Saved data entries
● ● ● ● ● ● ●

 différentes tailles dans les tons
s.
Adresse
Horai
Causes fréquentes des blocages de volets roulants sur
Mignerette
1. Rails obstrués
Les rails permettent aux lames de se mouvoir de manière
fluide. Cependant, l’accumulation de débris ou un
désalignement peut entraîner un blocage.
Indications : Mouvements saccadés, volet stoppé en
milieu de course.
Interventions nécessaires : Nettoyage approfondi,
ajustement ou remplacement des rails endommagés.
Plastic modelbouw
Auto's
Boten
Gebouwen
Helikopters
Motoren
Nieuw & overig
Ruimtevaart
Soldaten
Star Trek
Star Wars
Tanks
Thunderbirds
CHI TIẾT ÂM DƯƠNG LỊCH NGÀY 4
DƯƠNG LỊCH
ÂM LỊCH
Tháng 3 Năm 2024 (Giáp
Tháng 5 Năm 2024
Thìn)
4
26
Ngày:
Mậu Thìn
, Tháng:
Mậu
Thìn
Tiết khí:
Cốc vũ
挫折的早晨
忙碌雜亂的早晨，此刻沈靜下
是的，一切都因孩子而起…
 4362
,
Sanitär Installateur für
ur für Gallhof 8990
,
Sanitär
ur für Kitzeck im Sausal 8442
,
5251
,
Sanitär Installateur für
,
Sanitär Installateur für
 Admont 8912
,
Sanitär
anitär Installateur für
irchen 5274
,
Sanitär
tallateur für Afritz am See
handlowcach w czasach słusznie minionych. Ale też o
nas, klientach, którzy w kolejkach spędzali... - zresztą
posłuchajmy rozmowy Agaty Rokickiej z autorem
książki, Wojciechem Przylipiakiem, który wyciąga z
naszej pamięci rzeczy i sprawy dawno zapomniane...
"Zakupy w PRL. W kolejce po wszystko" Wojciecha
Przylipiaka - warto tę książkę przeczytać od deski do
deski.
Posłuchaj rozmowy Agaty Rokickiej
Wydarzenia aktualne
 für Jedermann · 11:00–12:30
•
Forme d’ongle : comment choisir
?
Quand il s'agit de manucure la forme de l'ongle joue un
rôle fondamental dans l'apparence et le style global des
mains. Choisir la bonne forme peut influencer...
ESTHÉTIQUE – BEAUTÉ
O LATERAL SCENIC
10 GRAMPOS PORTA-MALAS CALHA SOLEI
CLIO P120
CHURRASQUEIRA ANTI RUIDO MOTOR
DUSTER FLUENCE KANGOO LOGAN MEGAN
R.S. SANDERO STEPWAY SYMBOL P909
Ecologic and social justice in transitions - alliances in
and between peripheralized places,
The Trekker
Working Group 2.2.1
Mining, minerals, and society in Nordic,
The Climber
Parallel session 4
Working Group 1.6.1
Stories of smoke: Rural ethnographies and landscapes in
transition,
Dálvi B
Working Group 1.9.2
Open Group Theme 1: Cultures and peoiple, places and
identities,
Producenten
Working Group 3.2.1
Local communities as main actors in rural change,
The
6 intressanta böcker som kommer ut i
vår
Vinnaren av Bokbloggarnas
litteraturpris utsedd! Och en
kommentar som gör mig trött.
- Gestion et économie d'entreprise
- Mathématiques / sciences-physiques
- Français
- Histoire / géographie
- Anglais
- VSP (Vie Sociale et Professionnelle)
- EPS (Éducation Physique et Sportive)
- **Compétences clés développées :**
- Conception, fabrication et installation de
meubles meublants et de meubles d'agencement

● ● ● ● ● ● ●

#### [Your objective]
From the first line to the last, copy the data exactly.

#### [Result of the exercise]
 différentes tailles dans les tons
s.
Adresse
Horai
Causes fréquentes des blocages de volets roulants sur
Mignerette
1. Rails obstrués
Les rails permettent aux lames de se mouvoir de manière
fluide. Cependant, l’accumulation de débris ou un
désalignement peut entraîner un blocage.
Indications : Mouvements saccadés, volet stoppé en
milieu de course.
Interventions nécessaires : Nettoyage approfondi,
ajustement ou remplacement des rails endommagés.
Plastic modelbouw
Auto's
Boten
Gebouwen
Helikopters
Motoren
Nieuw & overig
Ruimtevaart
Soldaten
Star Trek
Star Wars
Tanks
Thunderbirds
CHI TIẾT ÂM DƯƠNG LỊCH NGÀY 4
DƯƠNG LỊCH
ÂM LỊCH
Tháng 3 Năm 2024 (Giáp
Tháng 5 Năm 2024
Thìn)
4
26
Ngày:
Mậu Thìn
, Tháng:
Mậu
Thìn
Tiết khí:
Cốc vũ
挫折的早晨
忙碌雜亂的早晨，此刻沈靜下
是的，一切都因孩子而起…
 4362
,
Sanitär Installateur für
ur für Gallhof 8990
,
Sanitär
ur für Kitzeck im Sausal 8442
,
5251
,
Sanitär Installateur für
,
Sanitär Installateur für
 Admont 8912
,
Sanitär
anitär Installateur für
irchen 5274
,
Sanitär
tallateur für Afritz am See
handlowcach w czasach słusznie minionych. Ale też o
nas, klientach, którzy w kolejkach spędzali... - zresztą
posłuchajmy rozmowy Agaty Rokickiej z autorem
książki, Wojciechem Przylipiakiem, który wyciąga z
naszej pamięci rzeczy i sprawy dawno zapomniane...
"Zakupy w PRL. W kolejce po wszystko" Wojciecha
Przylipiaka - warto tę książkę przeczytać od deski do
deski.
Posłuchaj rozmowy Agaty Rokickiej
Wydarzenia aktualne
 für Jedermann · 11:00–12:30
•
Forme d’ongle : comment choisir
?
Quand il s'agit de manucure la forme de l'ongle joue un
rôle fondamental dans l'apparence et le style global des
mains. Choisir la bonne forme peut influencer...
ESTHÉTIQUE – BEAUTÉ
O LATERAL SCENIC
10 GRAMPOS PORTA-MALAS CALHA SOLEI
CLIO P120
CHURRASQUEIRA ANTI RUIDO MOTOR
DUSTER FLUENCE KANGOO LOGAN MEGAN
R.S. SANDERO STEPWAY SYMBOL P909
Ecologic and social justice in transitions - alliances in
and between peripheralized places,
The Trekker
Working Group 2.2.1
Mining, minerals, and society in Nordic,
The Climber
Parallel session 4
Working Group 1.6.1
Stories of smoke: Rural ethnographies and landscapes in
transition,
Dálvi B
Working Group 1.9.2
Open Group Theme 1: Cultures and peoiple, places and
identities,
Producenten
Working Group 3.2.1
Local communities as main actors in rural change,
The
6 intressanta böcker som kommer ut i
vår
Vinnaren av Bokbloggarnas
litteraturpris utsedd! Och en
kommentar som gör mig trött.
- Gestion et économie d'entreprise
- Mathématiques / sciences-physiques
- Français
- Histoire / géographie
- Anglais
- VSP (Vie Sociale et Professionnelle)
- EPS (Éducation Physique et Sportive)
- **Compétences clés développées :**
- Conception, fabrication et installation de
meubles meublants et de meubles d'agencement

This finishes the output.